Honey, where's my four-step pulley??

[Dabbler]

With aluminum/steel, make sure that you have a good fit and use silver anti-seize when assembling. After 30 years they will still come apart easily. (you already know how I know)

 

[Janderso]

I recently rebuilt a 100 year old drill press. It was missing the motor and five sheave pulley.
I was surprised it was so easy to find a 5/8” ID, perfect fit pulley. It was cast iron. Paid $92 for it. Ouch.

 

[Mandy Baxter]

With aluminum/steel, make sure that you have a good fit and use silver anti-seize when assembling. After 30 years they will still come apart easily. (you already know how I know)
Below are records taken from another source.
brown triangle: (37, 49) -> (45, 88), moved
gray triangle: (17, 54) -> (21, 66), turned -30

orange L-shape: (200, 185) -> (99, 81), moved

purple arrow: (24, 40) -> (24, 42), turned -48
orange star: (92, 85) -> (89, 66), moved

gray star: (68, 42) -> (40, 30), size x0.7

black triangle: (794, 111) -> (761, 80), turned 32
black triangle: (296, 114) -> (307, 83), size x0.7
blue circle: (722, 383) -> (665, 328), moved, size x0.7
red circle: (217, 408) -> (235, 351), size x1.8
Thanks for the pointer, Dabbler. OK, so let me know if I've generally got this right. My layman's read of Mr. Google's offerings on anti-seize compounds is --

The metallic contents in an anti-seize compound serve as a cathode (steal electrons) or as an anode (give electrons) in a galvanic reaction, depending on the metals in the compound and the metals of the components involved. The reactions result in a thin film of corroded metals on one or possibly multiple mating metal components. The film then acts as an insulating barrier between the the dissimilar metals of the mating parts. The grease aspect of the compound serves as a medium for the suspended metals, and also as a means of preventing entry of electrolytes, such as water moisture, into the mated surfaces.
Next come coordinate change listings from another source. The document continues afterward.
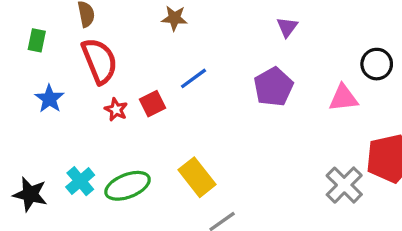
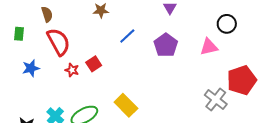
blue line: (194, 78) -> (127, 36), moved
blue star: (49, 99) -> (31, 68), turned 30

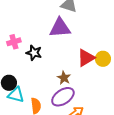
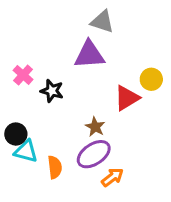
pink cross: (14, 42) -> (23, 75), turned -32
yellow circle: (103, 59) -> (151, 79), moved

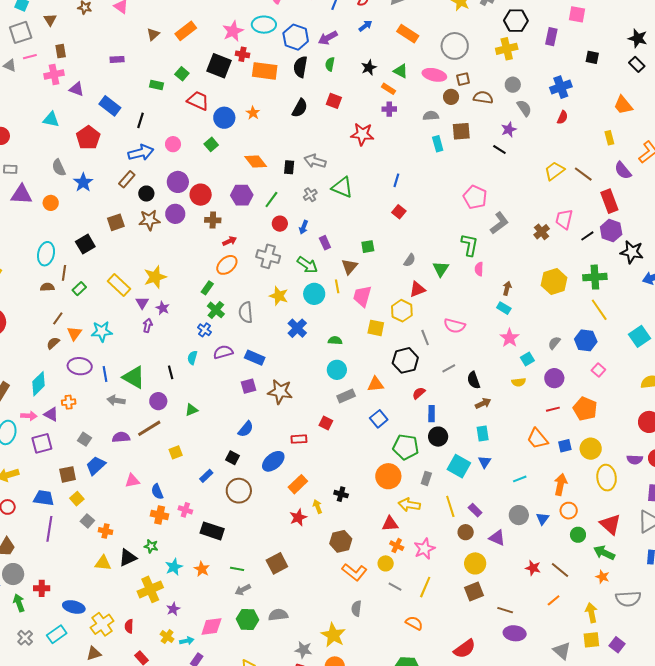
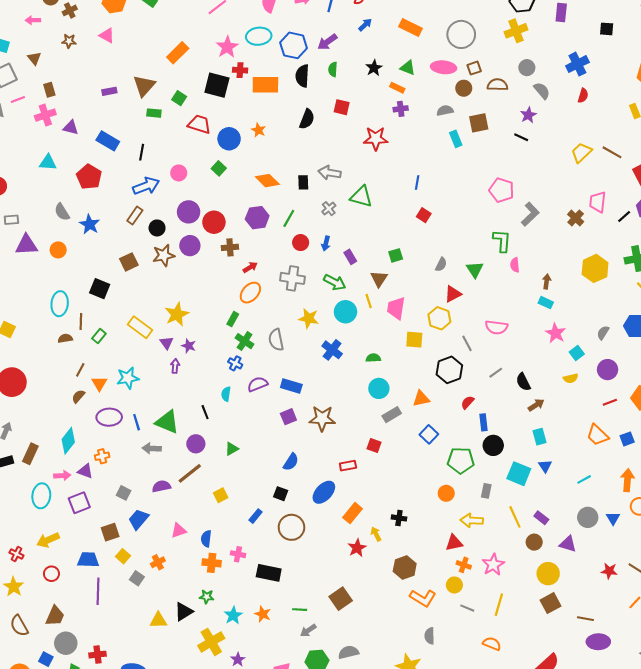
brown triangle: (153, 34) -> (144, 86), moved, size x1.6
black square: (85, 244) -> (100, 289), turned -30
orange circle: (388, 476) -> (446, 493), size x0.6
blue semicircle: (157, 492) -> (206, 539), turned 35
orange cross: (105, 531) -> (158, 562), moved, turned -32

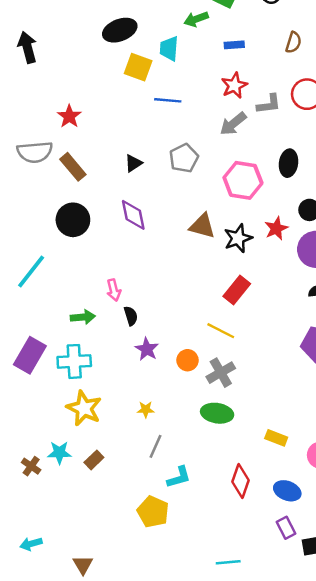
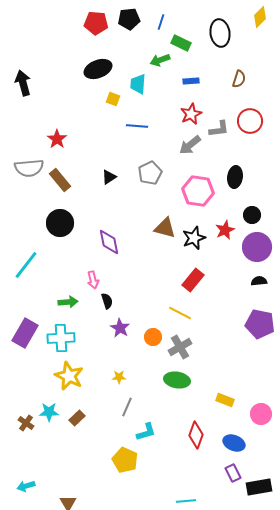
yellow square: (138, 67) -> (113, 99), size x0.6
purple diamond: (133, 215) -> (109, 242), moved

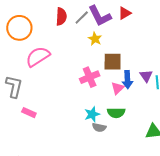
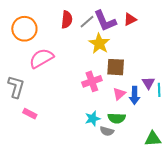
yellow star: (95, 39) -> (99, 44), size x1.5
blue arrow: (127, 80) -> (134, 95), moved
gray semicircle: (99, 127) -> (107, 131), moved

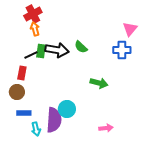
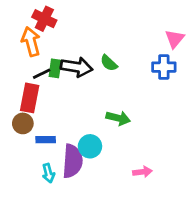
red cross: (33, 14) -> (44, 19), turned -36
orange arrow: (35, 29) -> (31, 42), moved, size x1.5
red rectangle: (22, 73) -> (30, 98), size x1.5
green arrow: (99, 83) -> (118, 118), moved
blue rectangle: (24, 113) -> (46, 140), moved

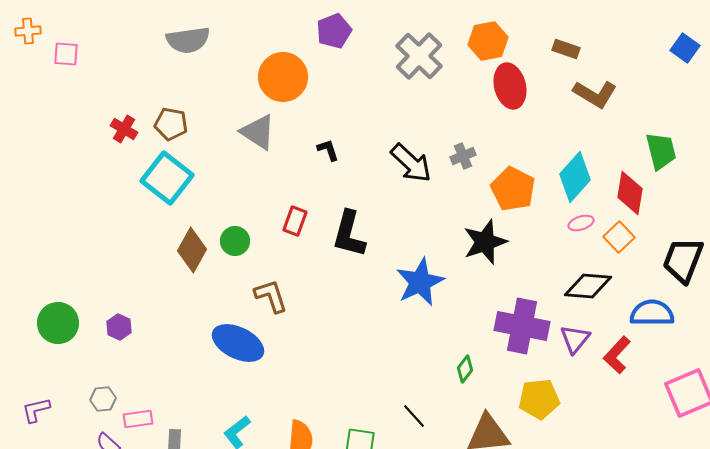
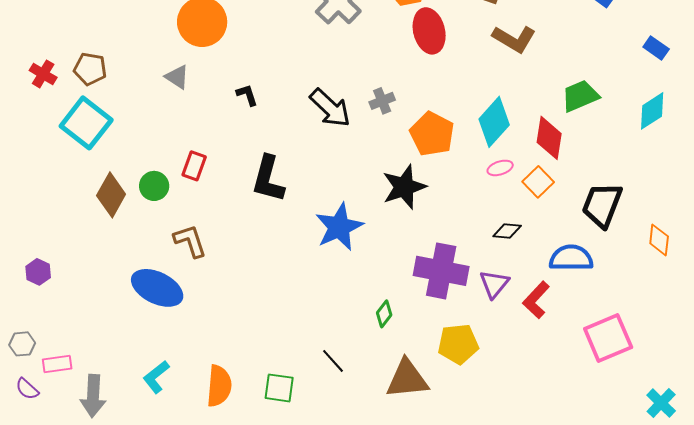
gray triangle: (258, 132) -> (177, 77), size x0.7
green trapezoid: (661, 151) -> (580, 96), turned -99
red rectangle: (295, 221) -> (194, 166), moved
black diamond: (588, 286) -> (507, 231), size x0.6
In this case of an aluminum pulley on an iron (Fe) spindle, the copper (Cu) in "silver" compound is to the right of iron (Fe) on the periodic table. So it reacts as an anode for the iron and also as a cathode for the aluminum (Al). The aluminum bits in the compound are even further to the right from Fe, so it also reacts (as an anode) to the iron (the cathode).

 

[jpackard56]

Thanks for the pointer, Dabbler. OK, so let me know if I've generally got this right. My layman's read of Mr. Google's offerings on anti-seize compounds is --

The metallic contents in an anti-seize compound serve as a cathode (steal electrons) or as an anode (give electrons) in a galvanic reaction, depending on the metals in the compound and the metals of the components involved. The reactions result in a thin film of corroded metals on one or possibly multiple mating metal components. The film then acts as an insulating barrier between the the dissimilar metals of the mating parts. The grease aspect of the compound serves as a medium for the suspended metals, and also as a means of preventing entry of electrolytes, such as water moisture, into the mated surfaces.

In this case of an aluminum pulley on an iron (Fe) spindle, the copper (Cu) in "silver" compound is to the right of iron (Fe) on the periodic table. So it reacts as an anode for the iron and also as a cathode for the aluminum (Al). The aluminum bits in the compound are even further to the right from Fe, so it also reacts (as an anode) to the iron (the cathode).

Layman's terms : Anti-sieze compound from a reputable source "it works ! "

 

[mmcmdl]

I have a few of these pulleys down the basement headed for the landfill . I'll see what I can come up with .

 

[Mandy Baxter]

I have a few of these pulleys down the basement headed for the landfill . I'll see what I can come up with .

Well, to be a picky beggar --
* 5/8" bore, 3/16" keyway,
* set screw in the largest or second largest groove. (The motor shaft is short for the other two grooves.)
* Nice would be a smallest step below 2".

 

[Dabbler]

@Mandy Baxter The primary effect of silver anti-sieze after many years is that the oxides that form from the electrolysis seem to favour monoxides, which have a smaller granual size and shear easier.

Copper anti-seize seems to rely more on shear of the copper granules, but I don't have enough long-term experience to speak to copper anti-sieze.

 

[graham-xrf]

Yes, I'll probably go with the aluminum one I've found. I'm just concerned about galvanic corrosion, from mixing dissimilar metals. The two original pulleys are aluminum, but they're on greased bearings. The pulley for the motor spindle has to be in direct contact, though. (I've already got a couple "examples" of galvanized things in my life now I'd have to destroy to get them apart.)

You can pretty much interfere with the aluminium oxide build-up against the steel shaft by making it "dirty" with "copper-ease" or similar anti-sieze compound. Enough grease in there, and deliberately taking it off occasionally also works.

Related, for military kit aluminium covers needing (stainless) steel cap screws, the answer was to use heli-coils, and let the aluminium / steel interface corrode and seize up until it self-limited. The heli-coil would be in there forever, but the cap screw would never seize up. The equivalent for a pulley would be to bore out and fit a bushing with loctite. The bushing could be anything that would never rot up onto the shaft.